I don’t know when Jazz was born.  No one does. And it’s just as hard to peg that tipping point when it entered the lifeblood of our worlds.  I do know that Louis Armstrong made the first recordings that listed him as bandleader on November 12, 1925.   The sides recorded for Okeh Records were “My Heart” and “Cornet Chop Suey.”  Johnny Dodds was on clarinet, Kid Ory on trombone, and Johnny St. Cyr played banjo.  Lil Hardin-Armstrong was at the piano. That must have been a hot moment.  It wasn’t mine.  Not directly.  But many decades later I got a taste of the cheesecake baked in that oven.

 

Looking Back on Louis

I had deadlines.
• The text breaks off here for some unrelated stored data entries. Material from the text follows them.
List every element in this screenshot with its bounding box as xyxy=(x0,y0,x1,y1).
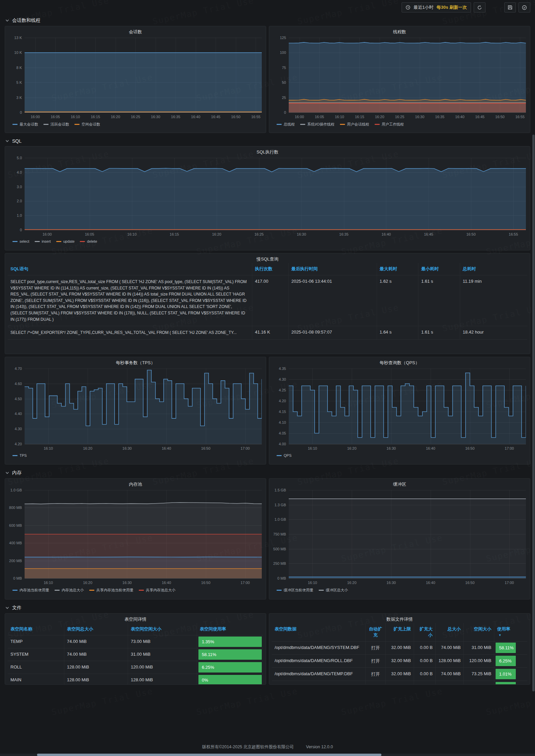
legend-item[interactable]: 共享内存池当前使用量 xyxy=(89,588,133,593)
usage-bar: 6.25% xyxy=(198,662,262,673)
table-cell: 0.20% xyxy=(494,681,517,685)
refresh-button[interactable] xyxy=(474,2,485,12)
trial-watermark: SuperMap Trial Use xyxy=(51,686,154,717)
save-button[interactable] xyxy=(504,2,516,12)
panel-title[interactable]: 表空间详情 xyxy=(5,614,266,623)
table-cell: 128.00 MiB xyxy=(435,681,463,685)
time-range-picker[interactable]: 最近1小时 每30s 刷新一次 xyxy=(402,2,471,12)
chart-legend: 内存池当前使用量内存池总大小共享内存池当前使用量共享内存池总大小 xyxy=(5,587,266,596)
legend-item[interactable]: 系统I/O操作线程 xyxy=(300,122,335,127)
panel-title[interactable]: 数据文件详情 xyxy=(269,614,530,623)
buffer-chart[interactable]: 1.5 GB1.3 GB1.0 GB750 MB500 MB250 MB0 MB… xyxy=(269,488,530,587)
vertical-scrollbar-thumb[interactable] xyxy=(532,135,535,691)
legend-item[interactable]: 缓冲区总大小 xyxy=(319,588,348,593)
panel-buffer: 缓冲区 1.5 GB1.3 GB1.0 GB750 MB500 MB250 MB… xyxy=(269,478,530,599)
column-header[interactable]: 使用率▼ xyxy=(494,623,517,641)
table-cell: 417.00 xyxy=(252,275,288,326)
tps-chart[interactable]: 4.704.604.504.404.304.2016:1016:2016:301… xyxy=(5,367,266,452)
column-header[interactable]: 最后执行时间 xyxy=(288,263,377,275)
legend-item[interactable]: 最大会话数 xyxy=(12,122,38,127)
mempool-chart[interactable]: 1.0 GB800 MB600 MB400 MB200 MB0 MB16:101… xyxy=(5,488,266,587)
column-header[interactable]: 表空间使用率 xyxy=(197,623,263,635)
x-tick-label: 16:30 xyxy=(151,115,160,119)
legend-item[interactable]: select xyxy=(12,239,29,243)
panel-title[interactable]: 缓冲区 xyxy=(269,479,530,488)
legend-label: 空闲会话数 xyxy=(82,122,100,127)
y-tick-label: 50 xyxy=(282,80,286,84)
column-header[interactable]: 扩充大小 xyxy=(414,623,435,641)
column-header[interactable]: 空闲大小 xyxy=(463,623,494,641)
column-header[interactable]: 最小耗时 xyxy=(418,263,460,275)
threads-chart[interactable]: 125100755025016:0016:0516:1016:1516:2016… xyxy=(269,36,530,121)
y-tick-label: 0 MB xyxy=(13,576,22,580)
legend-item[interactable]: 用户工作线程 xyxy=(375,122,404,127)
column-header[interactable]: 执行次数 xyxy=(252,263,288,275)
x-tick-label: 16:05 xyxy=(85,232,94,236)
legend-item[interactable]: 空闲会话数 xyxy=(74,122,100,127)
panel-datafiles: 数据文件详情 表空间数据自动扩充扩充上限扩充大小总大小空闲大小使用率▼/opt/… xyxy=(269,613,530,685)
column-header[interactable]: 表空间空闲大小 xyxy=(128,623,197,635)
x-tick-label: 16:00 xyxy=(295,115,304,119)
panel-title[interactable]: 每秒查询数（QPS） xyxy=(269,357,530,367)
y-tick-label: 3 K xyxy=(16,96,22,100)
column-header[interactable]: 总耗时 xyxy=(460,263,527,275)
check-circle-icon xyxy=(522,5,527,10)
qps-chart[interactable]: 4.354.304.254.204.154.104.054.0016:1016:… xyxy=(269,367,530,452)
horizontal-scrollbar-thumb[interactable] xyxy=(37,754,381,756)
legend-item[interactable]: 内存池当前使用量 xyxy=(12,588,49,593)
y-tick-label: 4.70 xyxy=(15,367,22,371)
sessions-chart[interactable]: 13 K10 K8 K5 K3 K016:0016:0516:1016:1516… xyxy=(5,36,266,121)
x-tick-label: 16:15 xyxy=(91,115,100,119)
legend-item[interactable]: 缓冲区当前使用量 xyxy=(277,588,313,593)
legend-item[interactable]: 总线程 xyxy=(277,122,295,127)
section-header-memory[interactable]: 内存 xyxy=(5,467,530,478)
column-header[interactable]: 表空间名称 xyxy=(8,623,64,635)
legend-label: 共享内存池总大小 xyxy=(146,588,176,593)
table-cell: 打开 xyxy=(365,668,386,681)
panel-title[interactable]: 线程数 xyxy=(269,26,530,36)
legend-item[interactable]: TPS xyxy=(12,453,27,457)
chart-legend: 总线程系统I/O操作线程用户会话线程用户工作线程 xyxy=(269,121,530,130)
sql-exec-chart[interactable]: 5.04.03.02.01.0016:0016:0516:1016:1516:2… xyxy=(5,156,530,238)
table-cell: 128.00 MiB xyxy=(128,674,197,685)
legend-color-dash xyxy=(43,124,49,125)
y-tick-label: 4.00 xyxy=(279,442,286,446)
legend-item[interactable]: 内存池总大小 xyxy=(55,588,84,593)
column-header[interactable]: 最大耗时 xyxy=(377,263,418,275)
chart-legend: 最大会话数活跃会话数空闲会话数 xyxy=(5,121,266,130)
panel-title[interactable]: 内存池 xyxy=(5,479,266,488)
panel-title[interactable]: SQL执行数 xyxy=(5,146,530,156)
legend-item[interactable]: 活跃会话数 xyxy=(43,122,69,127)
legend-item[interactable]: insert xyxy=(35,239,51,243)
usage-bar: 58.11% xyxy=(496,643,515,653)
y-tick-label: 4.15 xyxy=(279,410,286,414)
section-header-sessions-threads[interactable]: 会话数和线程 xyxy=(5,15,530,26)
column-header[interactable]: 表空间总大小 xyxy=(64,623,128,635)
legend-item[interactable]: 用户会话线程 xyxy=(340,122,369,127)
section-header-sql[interactable]: SQL xyxy=(5,136,530,146)
apply-button[interactable] xyxy=(518,2,530,12)
y-tick-label: 25 xyxy=(282,96,286,100)
table-cell: 74.00 MiB xyxy=(435,668,463,681)
panel-title[interactable]: 每秒事务数（TPS） xyxy=(5,357,266,367)
table-cell: /opt/dmdbms/data/DAMENG/ROLL.DBF xyxy=(272,655,365,667)
legend-item[interactable]: update xyxy=(56,239,75,243)
legend-item[interactable]: delete xyxy=(80,239,97,243)
panel-title[interactable]: 会话数 xyxy=(5,26,266,36)
table-cell: 73.25 MiB xyxy=(463,668,494,681)
table-row: TEMP74.00 MiB73.00 MiB1.35% xyxy=(8,635,263,648)
column-header[interactable]: 扩充上限 xyxy=(385,623,413,641)
legend-item[interactable]: 共享内存池总大小 xyxy=(139,588,176,593)
column-header[interactable]: SQL语句 xyxy=(8,263,252,275)
x-tick-label: 16:50 xyxy=(231,115,241,119)
table-cell: SELECT /*+DM_EXPORTER*/ ZONE_TYPE,CURR_V… xyxy=(8,326,252,339)
column-header[interactable]: 表空间数据 xyxy=(272,623,365,641)
panel-title[interactable]: 慢SQL查询 xyxy=(5,253,530,263)
x-tick-label: 16:10 xyxy=(71,115,80,119)
section-header-files[interactable]: 文件 xyxy=(5,602,530,613)
legend-label: 最大会话数 xyxy=(20,122,38,127)
column-header[interactable]: 总大小 xyxy=(435,623,463,641)
legend-item[interactable]: QPS xyxy=(277,453,291,457)
column-header[interactable]: 自动扩充 xyxy=(365,623,386,641)
legend-label: select xyxy=(20,239,29,243)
Time was getting away from me. That’s the thing with time: the more it eludes, the more we feel it pressing. The shorter it becomes, the wider and deeper and closer its shadow. I felt that, though there was no time to think it. Bug-eyed and claustrophobic, blinkered with purpose, I scurried room-to-room looking for a book that had the quote that said the thing I could not say without it. Ken Burns’ Jazz was on the video. My wife had put it on, and I stopped to to look over my shoulder…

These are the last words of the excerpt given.